_Source records_:

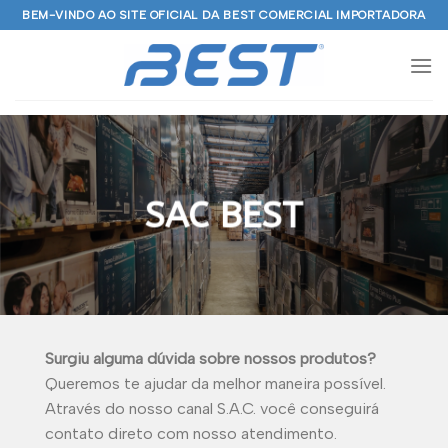
Skip
BEM-VINDO AO SITE OFICIAL DA BEST COMERCIAL IMPORTADORA
to
content
SAC BEST
Surgiu alguma dúvida sobre nossos produtos?
Queremos te ajudar da melhor maneira possível.
Através do nosso canal S.A.C. você conseguirá
contato direto com nosso atendimento.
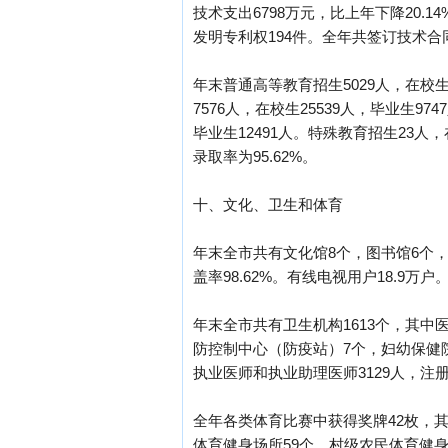
技术支出6798万元，比上年下降20.
发明专利权194件。全年共签订技术合同
年末普通高等教育招生5029人，在校生1
7576人，在校生25539人，毕业生97
毕业生12491人。特殊教育招生23人
录取率为95.62%。
十、文化、卫生和体育
年末全市共有文化馆8个，图书馆6个，
盖率98.62%。有线电视用户18.9万
年末全市共有卫生机构1613个，其中
防控制中心（防疫站）7个，妇幼保健院
执业医师和执业助理医师3129人，注册
全年各类体育比赛中获得奖牌42枚，其
体育健身场所59个，村级农民体育健身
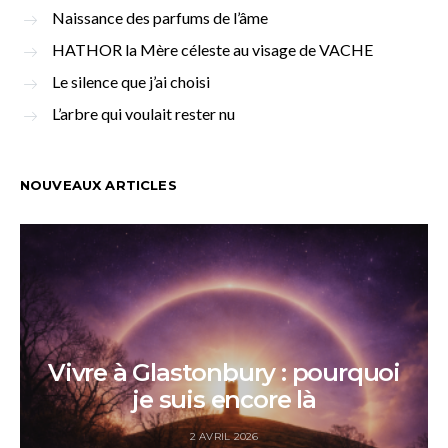
Naissance des parfums de l’âme
HATHOR la Mère céleste au visage de VACHE
Le silence que j’ai choisi
L’arbre qui voulait rester nu
NOUVEAUX ARTICLES
Vivre à Glastonbury : pourquoi
je suis encore là
2 AVRIL 2026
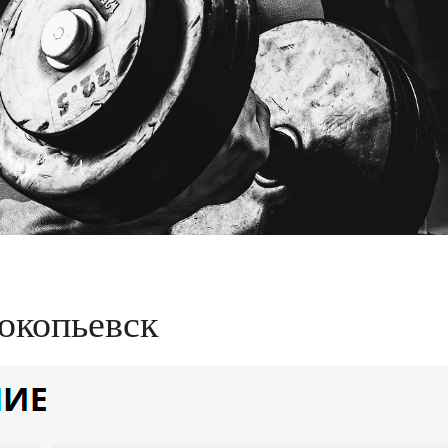
окопьевск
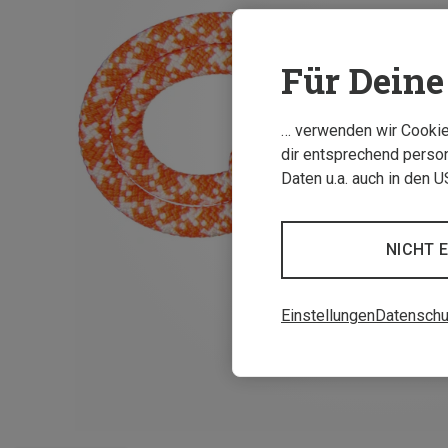
Für Deine 
… verwenden wir Cookies
dir entsprechend person
Daten u.a. auch in den 
NICHT 
Einstellungen
Datenschu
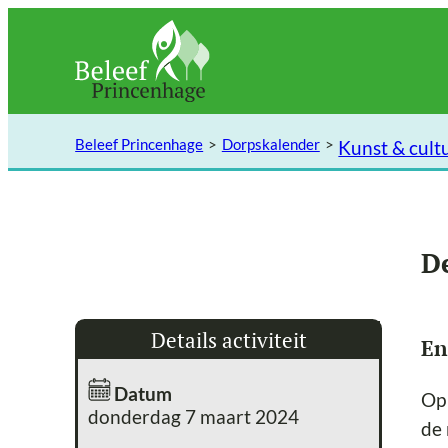
Ga
naar
de
inhoud
Beleef Princenhage
Dorpskalender
Kunst & cult
D
Details activiteit
En
Datum
Op 
donderdag 7 maart 2024
de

_The problem_:
Exactly the lines from the one holding "BEM-VINDO AO SITE" through the last line of the entries must be set down, with nothing added and no pictures.

_Answer_:
BEM-VINDO AO SITE OFICIAL DA BEST COMERCIAL IMPORTADORA
to
content
SAC BEST
Surgiu alguma dúvida sobre nossos produtos?
Queremos te ajudar da melhor maneira possível.
Através do nosso canal S.A.C. você conseguirá
contato direto com nosso atendimento.
技术支出6798万元，比上年下降20.
发明专利权194件。全年共签订技术合同
年末普通高等教育招生5029人，在校生1
7576人，在校生25539人，毕业生97
毕业生12491人。特殊教育招生23人
录取率为95.62%。
十、文化、卫生和体育
年末全市共有文化馆8个，图书馆6个，
盖率98.62%。有线电视用户18.9万
年末全市共有卫生机构1613个，其中
防控制中心（防疫站）7个，妇幼保健院
执业医师和执业助理医师3129人，注册
全年各类体育比赛中获得奖牌42枚，其
体育健身场所59个，村级农民体育健身
Naissance des parfums de l’âme
HATHOR la Mère céleste au visage de VACHE
Le silence que j’ai choisi
L’arbre qui voulait rester nu
NOUVEAUX ARTICLES
Vivre à Glastonbury : pourquoi
je suis encore là
2 AVRIL 2026
окопьевск
Für Deine 
… verwenden wir Cookies
dir entsprechend person
Daten u.a. auch in den 
NICHT 
Einstellungen
Datenschu
Ga
naar
de
inhoud
Beleef Princenhage
Dorpskalender
Kunst & cult
D
Details activiteit
En
Datum
Op 
donderdag 7 maart 2024
de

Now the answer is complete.